When obtaining information from our clients, we often receive access to data consisting only of positive events, e.g., a list of items purchased by each user or clicked ads.
Many machinelearning models need not only positive but also negative events to be able to estimate the probability of a positive event correctly. These could be items not bought by a user during his visit to the store (despite having a chance to buy them) or ads that the user saw but did not click on. In some projects, there are so many negative events that processing all of them is too time-consuming. In such situations, we use negative event sampling, i.e., selecting a random subset of all potentially available negative events.

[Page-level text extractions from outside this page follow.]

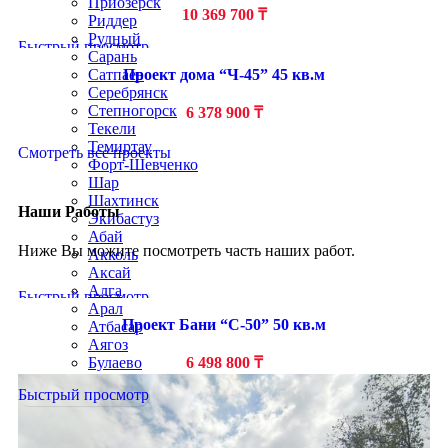
Приозёрск
10 369 700
₸
Риддер
Рудный
Быстрый просмотр
Сарань
Проект дома “Ч-45” 45 кв.м
Сатпаев
Серебрянск
Степногорск
6 378 900
₸
Текели
Темиртау
Смотреть все проекты
Форт-Шевченко
Шар
Шахтинск
Наши Работы
Экибастуз
Абай
Ниже Вы можите посмотреть часть наших работ.
Акколь
Аксай
Алга
Быстрый просмотр
Арал
Проект Бани “С-50” 50 кв.м
Атбасар
Аягоз
Булаево
6 498 800
₸
Державинск
Быстрый просмотр
Ерейментау
Есик
Есиль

In this strategy of building a training set, you have to watch out for several traps:
• It is essential to avoid selecting a negative event with an identical positive event.
• You have to draw from the complete set of available negative events but avoid, for example, contradictory data to be added to the training set, e.g., the purchase of a product that is unavailable on a given day or a purchase from a brick-and-mortar store that was closed that day.
• When distinguishing good product recommendations from average product recommendations, you should include good and average recommendations in the training set in the randomly selected events, not good and bad ones. We used this strategy on the occasion of the Recsys 2016 competition: https://lnkd.in/dgUb-FzC
If model predictions are used as accurate probability estimates, for example, to calculate expected revenue from an ad impression, the model predictions need to be recalibrated.